Adaptive or Skeleton?

Answer
 
Comments 0

3 Answers

I've done some experimenting with both, here's my findings.

Adaptive sketches seemed to work okay, so long as there was few changes per sketch. Frequently the assembly constraints broke during modifications. Also, when making many changes to the model, you need to go to many files.

Skeletal modeling seems to be more stable, and durable to changes, within reason. The relationships need to be well defined mathematically.
The example I worked with is posted as Machine Base - Skeletal Modelling (images only) I would really like to post the files but it is my clients model, and they graciously allowed me to use the images.
In this case, change any/all of the parameters in the master file, go for a coffee, and when you come back all documentation is regenerated, including drawings with welds, ready to print and take to the shop for building. Simple yet effective. Cost savings to the client about 1 - 1.5 days per variant.

I'd be interested to hear other opinions, and examples as well.

 
Comments 0

Hi Kevin,

I agree Skeletal modeling is a more robust method when compared to adaptive sketches. There are no constraints to fail, but you sometimes can get a messy .ipt if you don't structure it logically from the start.

The only downfall with Skeletal modeling imo is when I need multiple instances of a part in an assembly, and this part is re-used across multiple designs.
For example, cutting inserts being drawn with skeletal modeling over and over would give you many duplicate .ipt files. If I did this on different jobs I would have many duplicate names, when in reality they are all the same insert. It's because of this that I don't use skeletal modeling in my daily job duties in cutting tool design. I have used it on unique projects many times though!!

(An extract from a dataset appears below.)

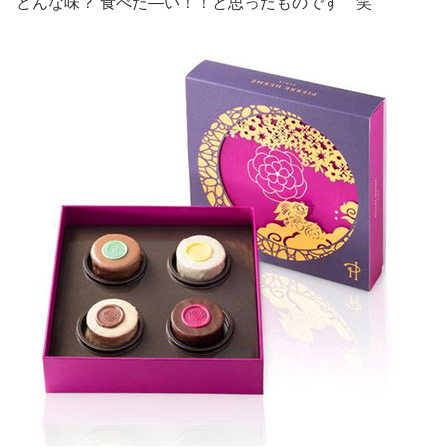
どんな味？ 食べた―い！！と思ったものです 笑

I think it really comes down to the type of design work you do.

 
Comments 1

Inventor is a primitive semi-parametric 3D platform. The only way to resolve any issues with Inventor is to change to Solidworks. I unfortunately use Inventor because that is what my cheap boss that has no understanding of design got for us. And since he gets what he paid for, it is impossible to be productive and have good parametric models with it. The Constrain command never works right and even if you put together the assembly from building from it, I have found it never works correctly and I spend more hours in doing fixes than actual work. Hope that helps!